U.S. Fortune 500 companies excluding Microsoft are facing losses of $5.4 billion due to last week’s CrowdStrike outage, and Microsoft’s losses will add hundreds of millions more to the total. Cloud Insurance Company Parametrics Wednesday.
A global technology outage caused by a faulty update to CrowdStrike security software crashed Microsoft Windows computers on Friday, forcing airlines to delay flights and doctors to postpone surgeries.
Because many companies are taking on so much risk, cyber insurance will likely only cover 10% to 20% of losses, or about $540 million to $1.08 billion, according to Parametrics.
Parametrics CEO Jonathan Hatzoh told the Post that due to Microsoft’s size, he estimates the company’s financial losses could be in the hundreds of millions of dollars.
He said IT companies did not bear much responsibility for the outage but that they had “confussed responsibility”, making it difficult to estimate the exact losses.
“As time went on, it became clear to everyone that CrowdStrike was responsible for this incident,” he said.
Even before the outage, tech geeks knew the CrowdStrike name, but most people didn’t. But they did know Microsoft’s name, which meant the company would likely face “significant operational costs and reputational damage,” he said.
A Microsoft representative couldn’t immediately be reached for comment Wednesday.
“This is a big wake-up call for the industry,” Hatzor told The Post.
The weighted average loss for Fortune 500 companies is $44 million, but the range is wide: Most manufacturers will lose about $6 million, while airlines will lose an average of $143 million, the insurer said.
The impact of the losses is also uneven: The healthcare and banking sectors, for example, account for just 20% of Fortune 500 revenue but absorbed 57% of the combined $5.4 billion financial loss, Parametrics said.
Parametrics predicts that direct economic losses will be greatest in the healthcare industry, followed by banking and airlines.
Hatzol recommended that companies move away from reliance on physical computers and towards cloud-based systems.

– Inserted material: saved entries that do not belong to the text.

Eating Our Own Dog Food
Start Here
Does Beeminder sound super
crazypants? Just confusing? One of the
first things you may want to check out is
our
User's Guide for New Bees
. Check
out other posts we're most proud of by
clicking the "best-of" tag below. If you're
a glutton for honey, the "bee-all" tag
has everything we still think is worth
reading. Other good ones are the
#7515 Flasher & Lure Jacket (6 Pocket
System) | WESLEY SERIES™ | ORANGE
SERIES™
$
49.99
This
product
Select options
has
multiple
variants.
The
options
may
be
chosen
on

“Compared to more traditional industries like healthcare and aviation, cloud companies’ recovery has been more dramatic and faster,” Hatzor said.

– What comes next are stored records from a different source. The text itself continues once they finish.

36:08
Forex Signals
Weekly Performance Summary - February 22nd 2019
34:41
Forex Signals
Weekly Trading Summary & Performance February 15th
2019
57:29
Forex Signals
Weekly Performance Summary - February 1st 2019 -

Hatzol said that while prevention is important, risk carriers have limited ability to control these disorders, and recommended instead focusing on mapping aggregate risks.
“Once you know which services are your primary points of failure, you can really think about and plan for redundancy,” Hatzor told the Post.
Hatzol said businesses should review their insurance policies with fresh eyes to understand how they will be covered if a future outage occurs.
About 40,000 computers in New York City were still down on Tuesday, plagued by “blue screens of death.”
City officials said the total number of devices affected by the outage jumped from 90,000 to 300,000 over the weekend.